A cache having an internal data memory is provided. The cache includes latching logic coupled to an output of the data memory and configured to latch data output from the data memory. The latch also includes determining logic responsive to a request for data, the determining logic configured to determine whether requested data currently resides in the latching logic. Finally, the latch includes inhibit logic configured to inhibit active operation of the data memory, in response to the determining logic, if it is determined that the requested data currently resides in the latching logic. A related method for reading data from a cache is also provided.

Description

    FIELD OF THE INVENTION
  • The present invention generally relates to cache memories, and more particularly to a method and logic for reading data from a cache memory. [0001]
  • BACKGROUND
  • A driving force behind computer-system innovation (or other processor-based systems) has been the demand for faster and more powerful processing capability. A major bottleneck in computer speed has historically been the speed with which data can be accessed from memory, referred to as the memory access time. The microprocessor, with its relatively fast processor cycle times, has frequently been delayed by the use of wait states during memory accesses to account for the relatively slow memory access times. Therefore, improvement in memory access times has been one of the major areas of research in enhancing computer performance. [0002]
  • In order to bridge the gap between fast-processor cycle times and slow-memory access times, cache memory was developed. As is known, a cache memory is a small amount of very fast, and relatively expensive, zero wait-state memory that is used to store a copy of frequently accessed code and data from main memory.

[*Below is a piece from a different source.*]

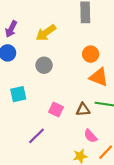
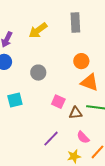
yellow arrow: (46, 33) -> (38, 30), moved
pink square: (56, 110) -> (58, 102), moved
purple line: (37, 136) -> (51, 139), moved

A processor can operate out of this very fast memory and thereby reduce the number of wait states that must be interposed during memory accesses. When the processor requests data from memory and the data resides in the cache, then a cache read hit takes place, and the data from the memory access can be returned to the processor from the cache without incurring wait states. If the data is not in the cache, then a cache read miss occurs. In a cache read miss, the memory request is forwarded to the system, and the data is retrieved from main memory, as would normally be done if the cache did not exist. On a cache miss, the data that is retrieved from memory is provided to the processor and is also written into the cache due to the statistical likelihood that this data will be requested again by the processor. [0003]
  • An efficient cache yields a high “hit rate,” which is the percentage of cache hits that occur during all memory accesses. When a cache has a high hit rate, the majority of memory accesses are serviced with zero wait states. The net effect of a high cache hit rate is that the wait states incurred on a relatively infrequent miss are averaged over a large number of zero wait state cache hit accesses, resulting in an average of nearly zero wait states per access. [0004]
  • As is known, there are a wide variety of cache structures, and these structures typically vary depending on the application for the cache. Generally, however, the internal memory structure of a cache defines a data area and a tag area. Addresses of data stored in the cache are logged in the tag memory area of the cache. Typically, multiple bytes or words of sequential data are stored in a single cache line in the data memory area of the cache. A single address, or tag, is correspondingly stored in the associated tag memory area of the cache. When a request is made, via processor or other device, for data, the address (physical or virtual) is input to the cache and compared against the addresses currently stored in the tag memory area. As mentioned above, if the currently sought address resides within the tag memory, then a “hit” occurs and the corresponding data is retrieved from the data memory. [0005]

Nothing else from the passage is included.